The material below must be restated exactly, line by line.

|---|

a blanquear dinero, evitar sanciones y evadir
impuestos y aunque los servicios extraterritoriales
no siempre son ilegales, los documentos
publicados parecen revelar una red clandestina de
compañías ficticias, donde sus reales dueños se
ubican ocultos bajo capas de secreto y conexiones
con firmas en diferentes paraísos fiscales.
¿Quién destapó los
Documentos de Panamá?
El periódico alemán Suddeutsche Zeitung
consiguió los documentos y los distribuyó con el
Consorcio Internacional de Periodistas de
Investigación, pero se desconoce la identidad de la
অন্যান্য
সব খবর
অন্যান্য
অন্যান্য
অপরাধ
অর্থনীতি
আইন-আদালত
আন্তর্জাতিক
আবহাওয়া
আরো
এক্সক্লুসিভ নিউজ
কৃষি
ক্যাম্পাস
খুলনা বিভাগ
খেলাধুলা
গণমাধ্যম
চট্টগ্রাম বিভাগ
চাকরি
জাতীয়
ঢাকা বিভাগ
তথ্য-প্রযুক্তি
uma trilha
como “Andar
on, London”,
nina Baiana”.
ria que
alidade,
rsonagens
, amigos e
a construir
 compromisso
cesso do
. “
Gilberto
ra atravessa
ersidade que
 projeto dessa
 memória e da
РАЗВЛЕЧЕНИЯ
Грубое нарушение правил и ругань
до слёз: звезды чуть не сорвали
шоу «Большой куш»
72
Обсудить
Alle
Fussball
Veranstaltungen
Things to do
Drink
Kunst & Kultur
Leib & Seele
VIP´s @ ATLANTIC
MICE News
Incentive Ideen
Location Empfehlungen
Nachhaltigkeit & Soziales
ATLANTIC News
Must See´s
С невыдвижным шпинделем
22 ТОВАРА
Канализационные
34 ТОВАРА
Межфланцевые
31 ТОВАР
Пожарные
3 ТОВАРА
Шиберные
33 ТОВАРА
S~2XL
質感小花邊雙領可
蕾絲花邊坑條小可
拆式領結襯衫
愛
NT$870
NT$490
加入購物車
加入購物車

|---|

SOLUTION:
a blanquear dinero, evitar sanciones y evadir
impuestos y aunque los servicios extraterritoriales
no siempre son ilegales, los documentos
publicados parecen revelar una red clandestina de
compañías ficticias, donde sus reales dueños se
ubican ocultos bajo capas de secreto y conexiones
con firmas en diferentes paraísos fiscales.
¿Quién destapó los
Documentos de Panamá?
El periódico alemán Suddeutsche Zeitung
consiguió los documentos y los distribuyó con el
Consorcio Internacional de Periodistas de
Investigación, pero se desconoce la identidad de la
অন্যান্য
সব খবর
অন্যান্য
অন্যান্য
অপরাধ
অর্থনীতি
আইন-আদালত
আন্তর্জাতিক
আবহাওয়া
আরো
এক্সক্লুসিভ নিউজ
কৃষি
ক্যাম্পাস
খুলনা বিভাগ
খেলাধুলা
গণমাধ্যম
চট্টগ্রাম বিভাগ
চাকরি
জাতীয়
ঢাকা বিভাগ
তথ্য-প্রযুক্তি
uma trilha
como “Andar
on, London”,
nina Baiana”.
ria que
alidade,
rsonagens
, amigos e
a construir
 compromisso
cesso do
. “
Gilberto
ra atravessa
ersidade que
 projeto dessa
 memória e da
РАЗВЛЕЧЕНИЯ
Грубое нарушение правил и ругань
до слёз: звезды чуть не сорвали
шоу «Большой куш»
72
Обсудить
Alle
Fussball
Veranstaltungen
Things to do
Drink
Kunst & Kultur
Leib & Seele
VIP´s @ ATLANTIC
MICE News
Incentive Ideen
Location Empfehlungen
Nachhaltigkeit & Soziales
ATLANTIC News
Must See´s
С невыдвижным шпинделем
22 ТОВАРА
Канализационные
34 ТОВАРА
Межфланцевые
31 ТОВАР
Пожарные
3 ТОВАРА
Шиберные
33 ТОВАРА
S~2XL
質感小花邊雙領可
蕾絲花邊坑條小可
拆式領結襯衫
愛
NT$870
NT$490
加入購物車
加入購物車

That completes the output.